View / edit / reply to this conversation on ReviewNB
Giom-V commented on 2025-03-24T15:22:47Z ----------------------------------------------------------------
Line #3. You are a helpful, friendly assistant. When responding to questions:
For readability, can you just add some tabulation to the system prompt? Like
system_prompt = """ You are a helpful, friendly assistant. When responding to questions: - If you're unsure, be honest about your limitations - Provide detailed and accurate information - For image analysis, describe what you see in detail - Use markdown formatting to make responses easy to read - When discussing code, include well-commented examples """
View / edit / reply to this conversation on ReviewNB
Giom-V commented on 2025-03-24T15:22:47Z ----------------------------------------------------------------
Can you add slightly more text to the API ref, related examples and continue your discovery? At the very list add bullet points.
@Bhavesh2k4 Thanks for the great submission. I am finally back from my sick leave and found the time to review it.
I just added a couple of minor comments to make the notebook easier to understand and to maintain.
Can you also check the lint and format failures and fix them (format is likely because you haven't run the formatting script, lint because a "we" needs to be changed into a "you", and you likely have to update the README.md to add a link to your new notebook).
Thanks again!
One last thing, I think it should be moved to the examples/ folder.

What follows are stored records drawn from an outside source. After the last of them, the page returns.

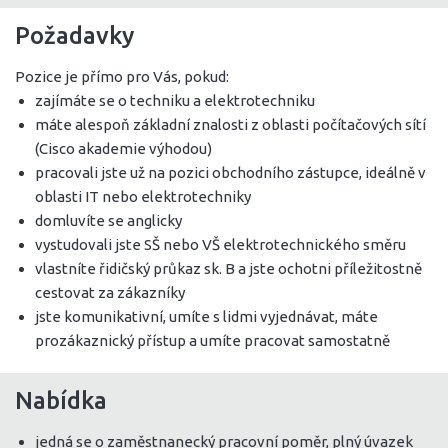
Požadavky
Pozice je přímo pro Vás, pokud:
zajímáte se o techniku a elektrotechniku
máte alespoň základní znalosti z oblasti počítačových sítí
(Cisco akademie výhodou)
pracovali jste už na pozici obchodního zástupce, ideálně v
oblasti IT nebo elektrotechniky
domluvíte se anglicky
vystudovali jste SŠ nebo VŠ elektrotechnického směru
vlastníte řidičský průkaz sk. B a jste ochotni příležitostně
cestovat za zákazníky
jste komunikativní, umíte s lidmi vyjednávat, máte
prozákaznický přístup a umíte pracovat samostatně
Nabídka
jedná se o zaměstnanecký pracovní poměr, plný úvazek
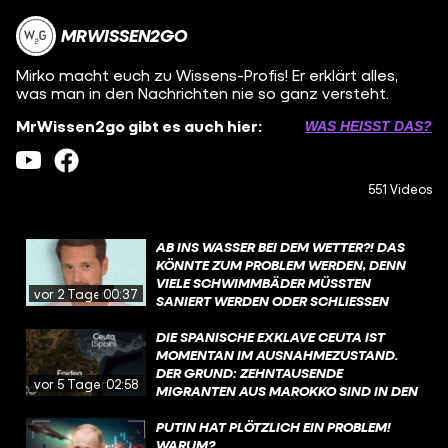
MRWISSEN2GO
Mirko macht euch zu Wissens-Profis! Er erklärt alles,
was man in den Nachrichten nie so ganz versteht.
MrWissen2go gibt es auch hier:
WAS HEISST DAS?
551 Videos
AB INS WASSER BEI DEM WETTER?! DAS
KÖNNTE ZUM PROBLEM WERDEN, DENN
VIELE SCHWIMMBÄDER MÜSSTEN
vor 2 Tagen
00:37
SANIERT WERDEN ODER SCHLIESSEN S
OGAR KOMPLETT. WAS IST DA LOS?
DIE SPANISCHE EXKLAVE CEUTA IST
MOMENTAN IM AUSNAHMEZUSTAND.
DER GRUND: ZEHNTAUSENDE
vor 5 Tagen
02:58
MIGRANTEN AUS MAROKKO SIND IN DEN
VERGANGENEN TAGEN IRREGULÄR IN DIE
STADT GELANGT. MEHR ZU DEN
PUTIN HAT PLÖTZLICH EIN PROBLEM!
HINTERGRÜNDEN ERFAHRT IHR IN DIESEM
WARUM?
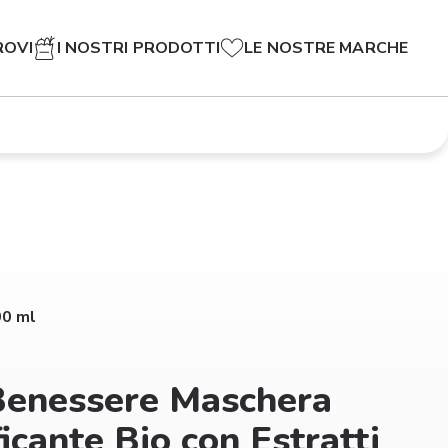
ROVI
I NOSTRI PRODOTTI
LE NOSTRE MARCHE
00 ml
Benessere Maschera
ficante Bio con Estratti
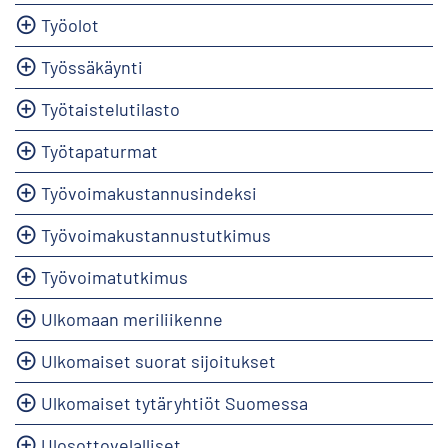
Työolot
Työssäkäynti
Työtaistelutilasto
Työtapaturmat
Työvoimakustannusindeksi
Työvoimakustannustutkimus
Työvoimatutkimus
Ulkomaan meriliikenne
Ulkomaiset suorat sijoitukset
Ulkomaiset tytäryhtiöt Suomessa
Ulosottovelalliset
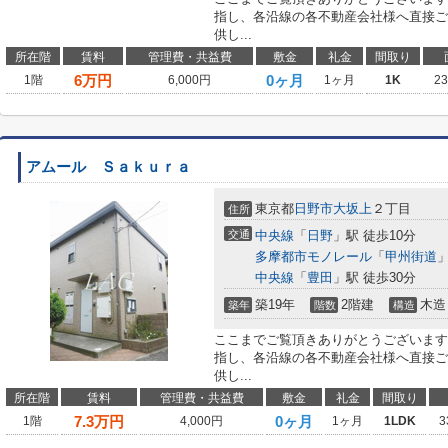
指し、各沿線の各不動産会社様へ直接ご
供し...
所在階
賃料
管理費・共益費
敷金
礼金
間取り
6
万円
0ヶ月
1階
6,000円
1ヶ月
1K
2
アムール Ｓａｋｕｒａ
東京都
日野市
大坂上
２丁目
住所
交通
中央線
「
日野
」駅 徒歩10分
多摩都市モノレール
「
甲州街道
」
中央線
「
豊田
」駅 徒歩30分
築19年
2階建
木造
築年
階数
構造
ここまでご覧頂きありがとうございます
指し、各沿線の各不動産会社様へ直接ご
供し...
所在階
賃料
管理費・共益費
敷金
礼金
間取り
7.3
万円
0ヶ月
1階
4,000円
1ヶ月
1LDK
3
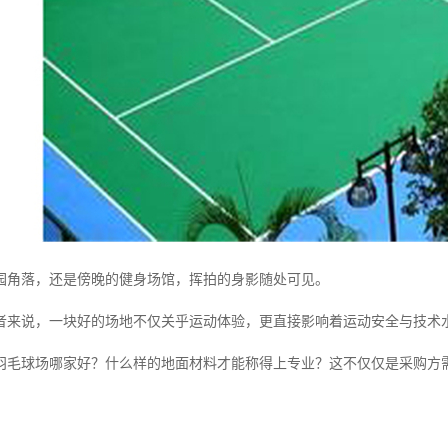
园角落，还是傍晚的健身场馆，挥拍的身影随处可见。
者来说，一块好的场地不仅关乎运动体验，更直接影响着运动安全与技术
羽毛球场哪家好？什么样的地面材料才能称得上专业？这不仅仅是采购方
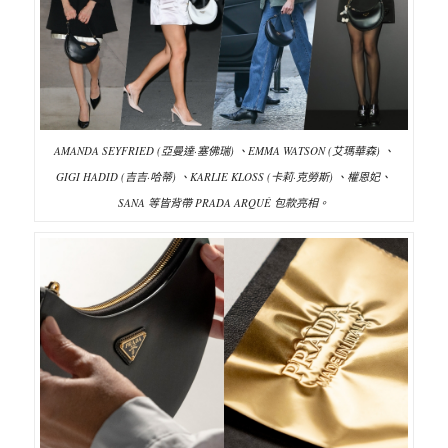
AMANDA SEYFRIED (亞曼達·塞佛瑞) 、EMMA WATSON (艾瑪華森) 、
GIGI HADID (吉吉·哈蒂) 、KARLIE KLOSS (卡莉·克勞斯) 、權恩妃、
SANA 等皆背帶 PRADA ARQUÉ 包款亮相。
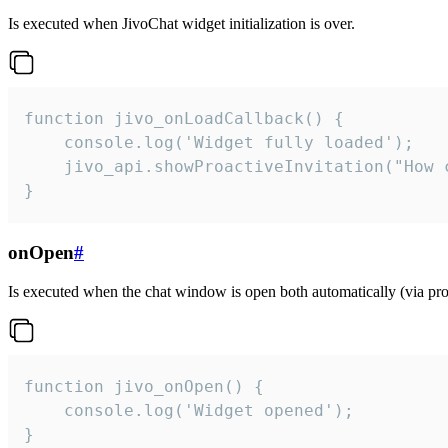
Is executed when JivoChat widget initialization is over.
function jivo_onLoadCallback() {

    console.log('Widget fully loaded');

    jivo_api.showProactiveInvitation("How c
}
onOpen
#
Is executed when the chat window is open both automatically (via proa
function jivo_onOpen() {

    console.log('Widget opened');

}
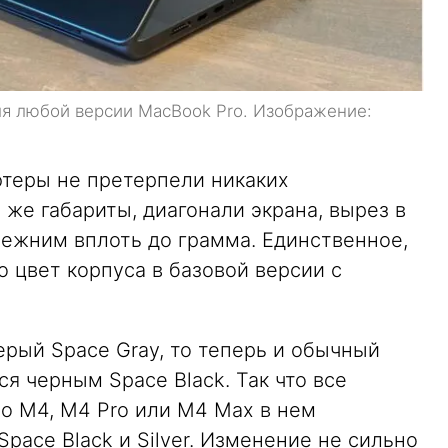
ля любой версии MacBook Pro. Изображение:
ютеры не претерпели никаких
же габариты, диагонали экрана, вырез в
режним вплоть до грамма. Единственное,
о цвет корпуса в базовой версии с
ерый Space Gray, то теперь и обычный
я черным Space Black. Так что все
о M4, M4 Pro или M4 Max в нем
pace Black и Silver. Изменение не сильно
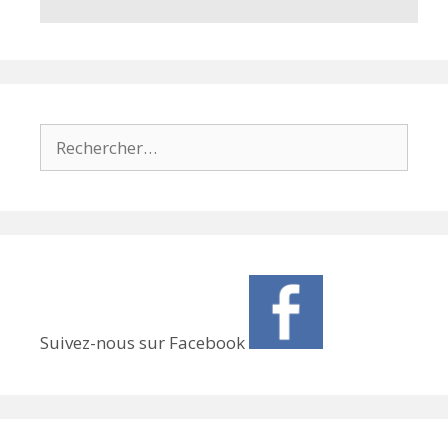
Rechercher :
Suivez-nous sur Facebook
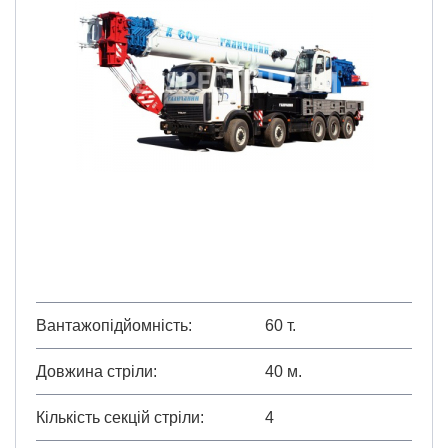
Вантажопідйомність
60 т.
Довжина стріли
40 м.
Кількість секцій стріли
4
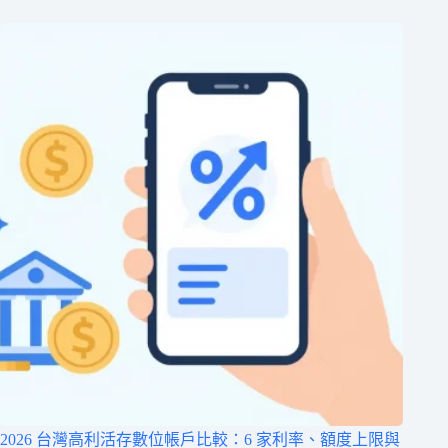
2026 台灣高利活存數位帳戶比較：6 家利率、額度上限與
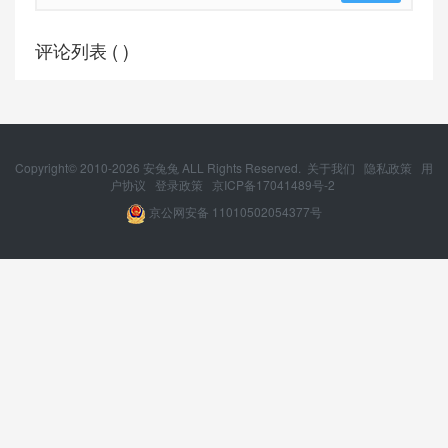
评论列表 (
)
Copyright© 2010-
2026
安兔兔 ALL Rights Reserved.
关于我们
隐私政策
用
户协议
登录政策
京ICP备17041489号-2
京公网安备 11010502054377号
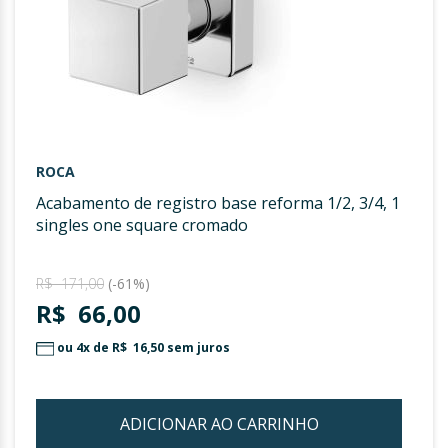
ROCA
acabamento de registro base reforma 1/2, 3/4, 1
singles one square cromado
R$ 171,00
(-61%)
R$ 66,00
ou 4x de
R$ 16,50
sem juros
ADICIONAR AO CARRINHO
ADIC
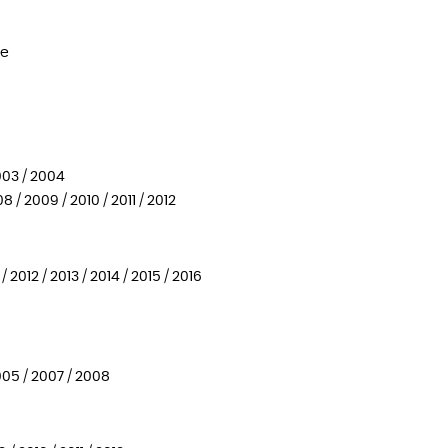
te
003 / 2004
/ 2009 / 2010 / 2011 / 2012
2012 / 2013 / 2014 / 2015 / 2016
05 / 2007 / 2008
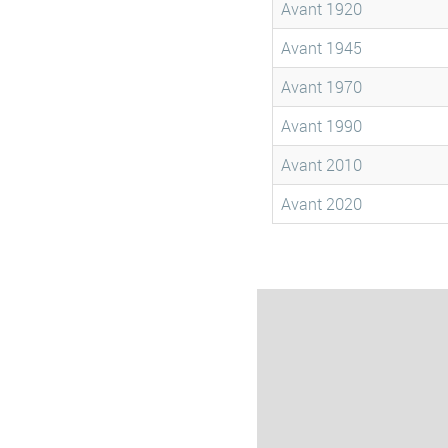
Avant 1920
Avant 1945
Avant 1970
Avant 1990
Avant 2010
Avant 2020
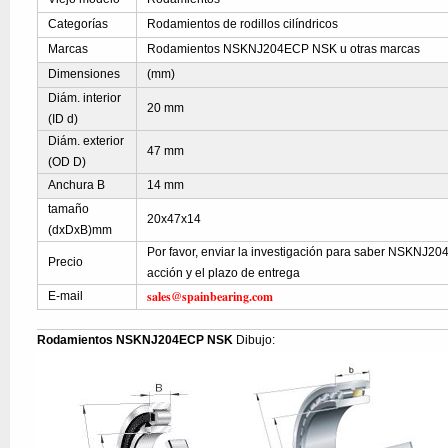
Categorías
Rodamientos de rodillos cilíndricos
Marcas
Rodamientos NSKNJ204ECP NSK u otras marcas
Dimensiones
(mm)
Diám. interior
20 mm
(ID d)
Diám. exterior
47 mm
(OD D)
Anchura B
14 mm
tamaño
20x47x14
(dxDxB)mm
Por favor, enviar la investigación para saber NSKNJ20
Precio
acción y el plazo de entrega
sales@spainbearing.com
E-mail
Rodamientos NSKNJ204ECP NSK
Dibujo:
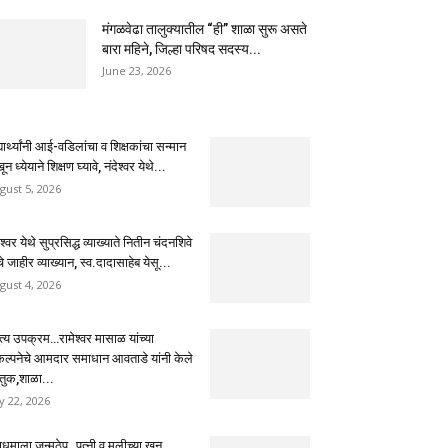
मंगळवेढा तालुक्यातील “ही” शाळा सुरू असते
बारा महिने, जिल्हा परिषद सदस्य...
June 23, 2026
्यार्थ्यांनी आई-वडिलांचा व शिक्षकांचा सन्मान
ून ध्येयाने शिक्षण घ्यावे, नंदेश्वर येथे...
gust 5, 2026
ेश्वर येथे सुप्रसिद्ध व्याख्याते नितीन चंदनशिवे
चे जाहीर व्याख्यान, स्व.दादासाहेब येसू...
gust 4, 2026
ुत्य उपक्रम…रामेश्वर मासाळ यांच्या
कल्पनेचे आमदार समाधान आवताडे यांनी केले
तुक,शाळा...
ly 22, 2026
धमाला जन्मठेप..पत्नी व मुलीच्या खून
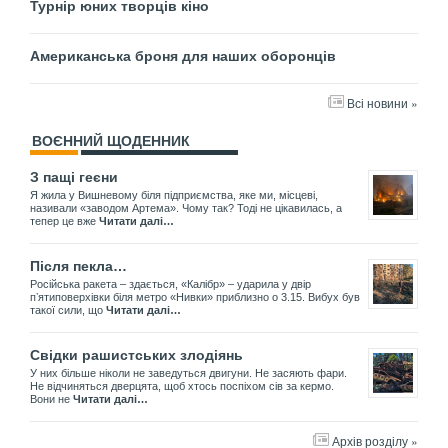
Турнір юних творців кіно
Американська броня для наших оборонців
Всі новини »
ВОЄННИЙ ЩОДЕННИК
З пащі геєни
Я жила у Вишневому біля підприємства, яке ми, місцеві,
називали «заводом Артема». Чому так? Тоді не цікавилась, а
тепер це вже
Читати далі…
Після пекла…
Російська ракета – здається, «Калібр» – ударила у двір
пʼятиповерхівки біля метро «Нивки» приблизно о 3.15. Вибух був
такої сили, що
Читати далі…
Свідки рашистських злодіянь
У них більше ніколи не заведуться двигуни. Не засяють фари.
Не відчиняться дверцята, щоб хтось поспіхом сів за кермо.
Вони не
Читати далі…
Архів розділу »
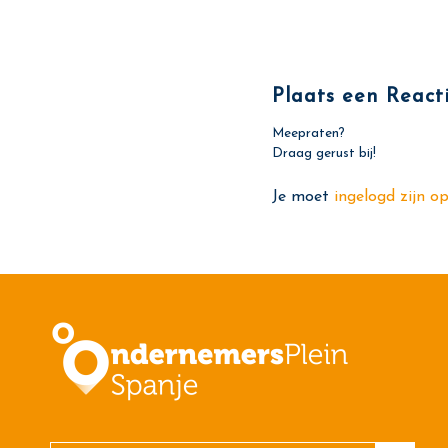
Plaats een React
Meepraten?
Draag gerust bij!
Je moet
ingelogd zijn o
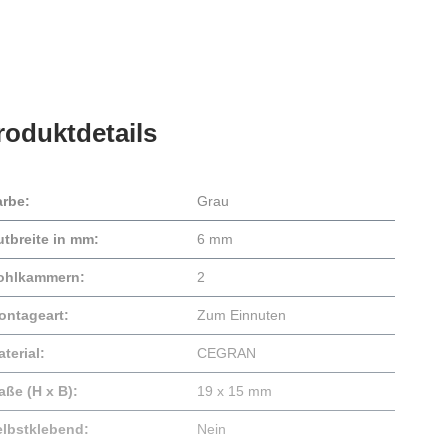
roduktdetails
arbe:
Grau
utbreite in mm:
6 mm
ohlkammern:
2
ontageart:
Zum Einnuten
terial:
CEGRAN
aße (H x B):
19 x 15 mm
elbstklebend:
Nein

View / edit / reply to this conversation on ReviewNB
Giom-V commented on 2025-03-24T16:01:28Z ----------------------------------------------------------------
I think you need to move that button down to replace the "run in colab" one as I did in #512 (make sure you use the same size).
Hi @Giom-V ,
Thank you so much for reviewing my notebook, especially after returning from sick leave. I appreciate your detailed feedback and the effort you've put into helping me improve the submission.
I apologize for the delayed response. I was in the middle of my university internals, which account for 25% of my grade points, so I couldn't address the comments immediately.
I'll work on making the changes you suggested:
- Fixing the formatting
- Making the changes in the Notebook file &
- Updating the README.md with the new link
I noticed the linting failed primarily due to a URL issue. I'm a bit confused about the notebook loading error. Since I forked the original repo, I'm wondering if I need to modify the GitHub link to point to my forked repository. Even when I tried changing the link, the linting still failed.
This is my first contribution to the Gemini notebook files, so I'm eager to get it right. Could you provide some guidance on resolving the URL/loading issue?
Thanks again for your help and patience!
@Bhavesh2k4 Don't worry about the link (especially since you need to move the notebook in the example folder which will change its URL). Worse case I'll fix it myself.